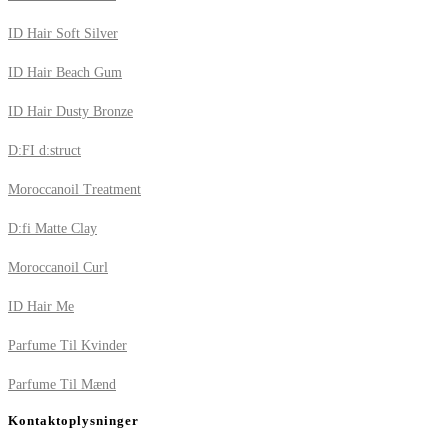
ID Hair Soft Silver
ID Hair Beach Gum
ID Hair Dusty Bronze
D:FI d:struct
Moroccanoil Treatment
D:fi Matte Clay
Moroccanoil Curl
ID Hair Me
Parfume Til Kvinder
Parfume Til Mænd
Kontaktoplysninger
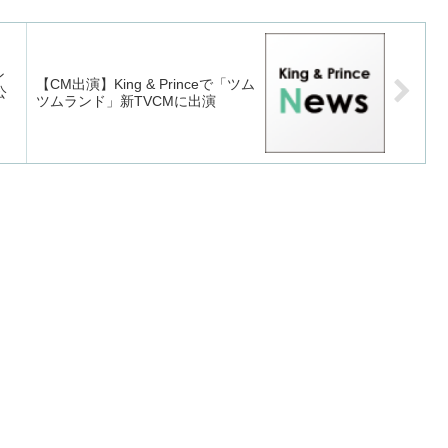
ン
【CM出演】King & Princeで「ツム
公
ツムランド」新TVCMに出演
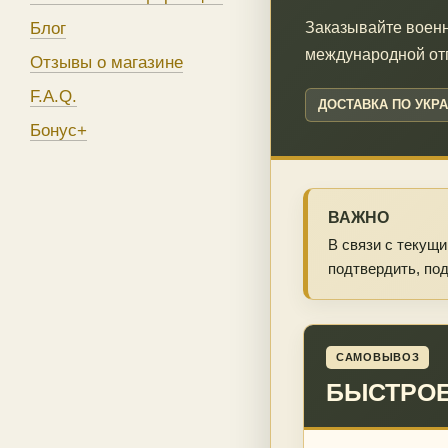
Блог
Заказывайте военн
международной от
Отзывы о магазине
F.A.Q.
ДОСТАВКА ПО УКР
Бонус+
ВАЖНО
В связи с текущ
подтвердить, под
САМОВЫВОЗ
БЫСТРОЕ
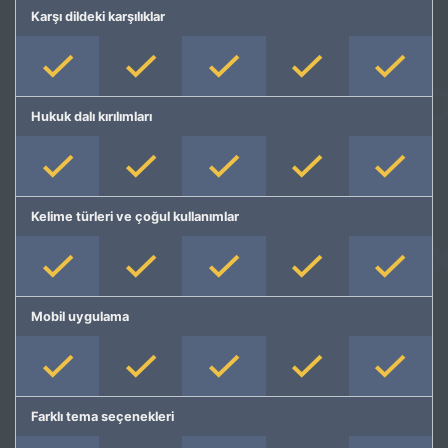
Karşı dildeki karşılıklar
Hukuk dalı kırılımları
Kelime türleri ve çoğul kullanımlar
Mobil uygulama
Farklı tema seçenekleri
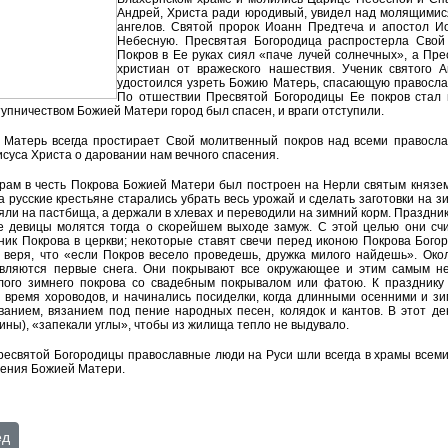
Андрей, Христа ради юродивый, увидел над молящимис
ангелов. Святой пророк Иоанн Предтеча и апостол И
Небесную. Пресвятая Богородица распростерла Свой
Покров в Ее руках сиял «паче лучей солнечных», а Пр
христиан от вражеского нашествия. Ученик святого 
удостоился узреть Божию Матерь, спасающую правосл
По отшествии Пресвятой Богородицы Ее покров стал 
упничеством Божией Матери город был спасен, и враги отступили.
 Матерь всегда простирает Свой молитвенный покров над всеми правосл
суса Христа о даровании нам вечного спасения.
рам в честь Покрова Божией Матери был построен на Нерли святым князем
 русские крестьяне старались убрать весь урожай и сделать заготовки на з
яли на пастбища, а держали в хлевах и переводили на зимний корм. Праздник
е девицы молятся тогда о скорейшем выходе замуж. С этой целью они с
ник Покрова в церкви; некоторые ставят свечи перед иконою Покрова Бог
, веря, что «если Покров весело проведешь, дружка милого найдешь». Ок
вляются первые снега. Они покрывают все окружающее и этим самым не
лого зимнего покрова со свадебным покрывалом или фатою. К празднику
 время хороводов, и начинались посиделки, когда длинными осенними и з
анием, вязанием под пение народных песен, колядок и кантов. В этот де
ины), «запекали углы», чтобы из жилища тепло не выдувало.
ресвятой Богородицы православные люди на Руси шли всегда в храмы всем
ления Божией Матери.
 МФЦ
ющий: октябрь
ед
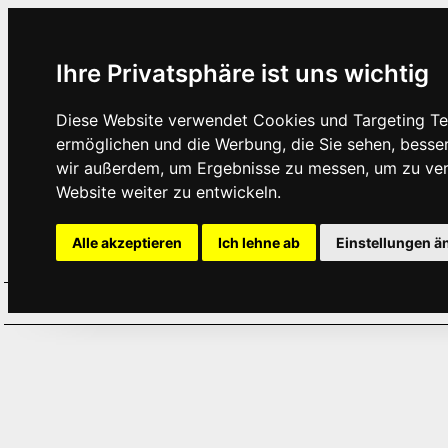
Ihre Privatsphäre ist uns wichtig
Diese Website verwendet Cookies und Targeting Tec
ermöglichen und die Werbung, die Sie sehen, besse
wir außerdem, um Ergebnisse zu messen, um zu ve
Website weiter zu entwickeln.
Alle akzeptieren
Ich lehne ab
Einstellungen ä
Home
Aktuelles
Termine
Hör
·
·
·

══════════

▶ PROBLEM
Please reproduce the lines exactly from the one containing "тепло не выдувало." through the last line of the data above, and keep the pictures out.

▶ WRITTEN RESPONSE
ины), «запекали углы», чтобы из жилища тепло не выдувало.
ресвятой Богородицы православные люди на Руси шли всегда в храмы всем
ления Божией Матери.
 МФЦ
ющий: октябрь
ед
Ihre Privatsphäre ist uns wichtig
Diese Website verwendet Cookies und Targeting Tec
ermöglichen und die Werbung, die Sie sehen, besse
wir außerdem, um Ergebnisse zu messen, um zu ve
Website weiter zu entwickeln.
Alle akzeptieren
Ich lehne ab
Einstellungen ä
Home
Aktuelles
Termine
Hör
·
·
·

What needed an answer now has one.